Roblox Files Registration Statement for Proposed Initial Public Offering
SAN MATEO, Calif. – November 19, 2020 – Roblox Corporation (“Roblox”) announced today that it has filed a registration statement on Form S-1 with the U.S. Securities and Exchange Commission (“SEC”) relating to a proposed initial public offering of shares of its Class A common stock. The number of shares to be offered and the price range for the proposed offering have not yet been determined. The offering is subject to market conditions, and there can be no assurance as to whether, or when, the offering may be contemplated or as to the actual size or terms of the offering. Roblox intends to list its Class A common stock on the New York Stock Exchange under the symbol “RBLX.”
Goldman Sachs & Co.

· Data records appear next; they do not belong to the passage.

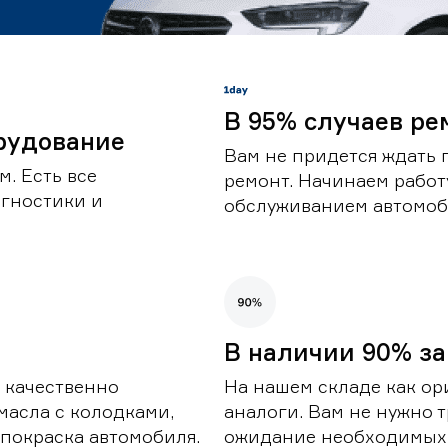
В 95% случаев ре
рудование
Вам не придется ждать 
. Есть все
ремонт. Начинаем работ
гностики и
обслуживанием автомоби
В наличии 90% за
 качественно
На нашем складе как ор
масла с колодками,
аналоги. Вам не нужно т
покраска автомобиля.
ожидание необходимых 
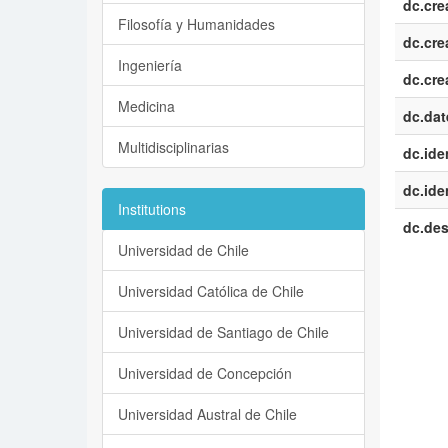
dc.cre
Filosofía y Humanidades
dc.cre
Ingeniería
dc.cre
Medicina
dc.dat
Multidisciplinarias
dc.iden
dc.iden
Institutions
dc.des
Universidad de Chile
Universidad Católica de Chile
Universidad de Santiago de Chile
Universidad de Concepción
Universidad Austral de Chile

LLC, Morgan Stanley & Co. LLC and J.P. Morgan Securities LLC will act as joint lead book-running managers for the offering. Allen & Company LLC, BofA Securities and RBC Capital Markets will act as book-running managers.

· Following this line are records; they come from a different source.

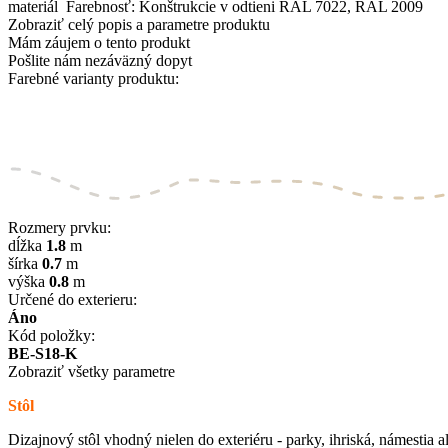
materiál Farebnosť: Konštrukcie v odtieni RAL 7022, RAL 2009
Zobraziť celý popis a parametre produktu
Mám záujem o tento produkt
Pošlite nám nezáväzný dopyt
Farebné varianty produktu:
Rozmery prvku:
dĺžka
1.8
m
šírka
0.7
m
výška
0.8
m
Určené do exterieru:
Áno
Kód položky:
BE-S18-K
Zobraziť všetky parametre
Stôl
Dizajnový stôl vhodný nielen do exteriéru - parky, ihriská, námestia al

The offering will be made only by means of a prospectus. Copies of the preliminary prospectus relating to this offering, when available, may be obtained from Goldman Sachs & Co. LLC, Prospectus Department, 200 West Street, New York, NY 10282, telephone: 1-866-471-2526 or by emailing Prospectusemail@example.com; Morgan Stanley & Co. LLC, Attention: Prospectus Department, 180 Varick Street, 2nd Floor, New York, New York 10014; or J.P. Morgan Securities LLC, c/o Broadridge Financial Solutions, 1155 Long Island Avenue, Edgewood, NY 11717 or by telephone at 866-803-9204 or by email at firstname.lastname@example.org.

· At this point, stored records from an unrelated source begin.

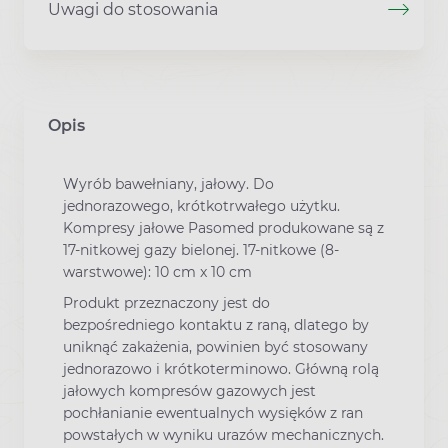
Uwagi do stosowania
Opis
Wyrób bawełniany, jałowy. Do
jednorazowego, krótkotrwałego użytku.
Kompresy jałowe Pasomed produkowane są z
17-nitkowej gazy bielonej. 17-nitkowe (8-
warstwowe): 10 cm x 10 cm
Produkt przeznaczony jest do
bezpośredniego kontaktu z raną, dlatego by
uniknąć zakażenia, powinien być stosowany
jednorazowo i krótkoterminowo. Główną rolą
jałowych kompresów gazowych jest
pochłanianie ewentualnych wysięków z ran
powstałych w wyniku urazów mechanicznych.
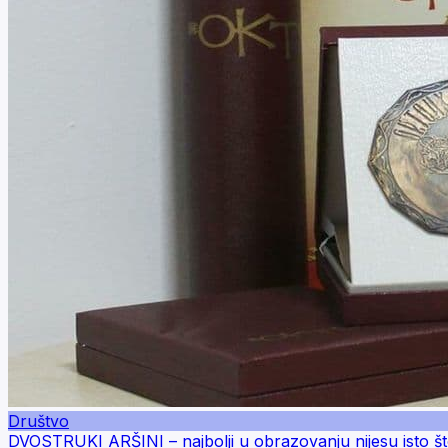
Društvo
DVOSTRUKI ARŠINI – najbolji u obrazovanju nijesu isto što i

A registration statement relating to these securities has been filed with the SEC but has not yet become effective. These securities may not be sold nor may offers to buy be accepted prior to the time the registration statement becomes effective. This press release shall not constitute an offer to sell or the solicitation of an offer to buy these securities, nor shall there be any sale of these securities in any state or jurisdiction in which such offer, solicitation or sale would be unlawful prior to registration or qualification under the securities laws of any such state or jurisdiction.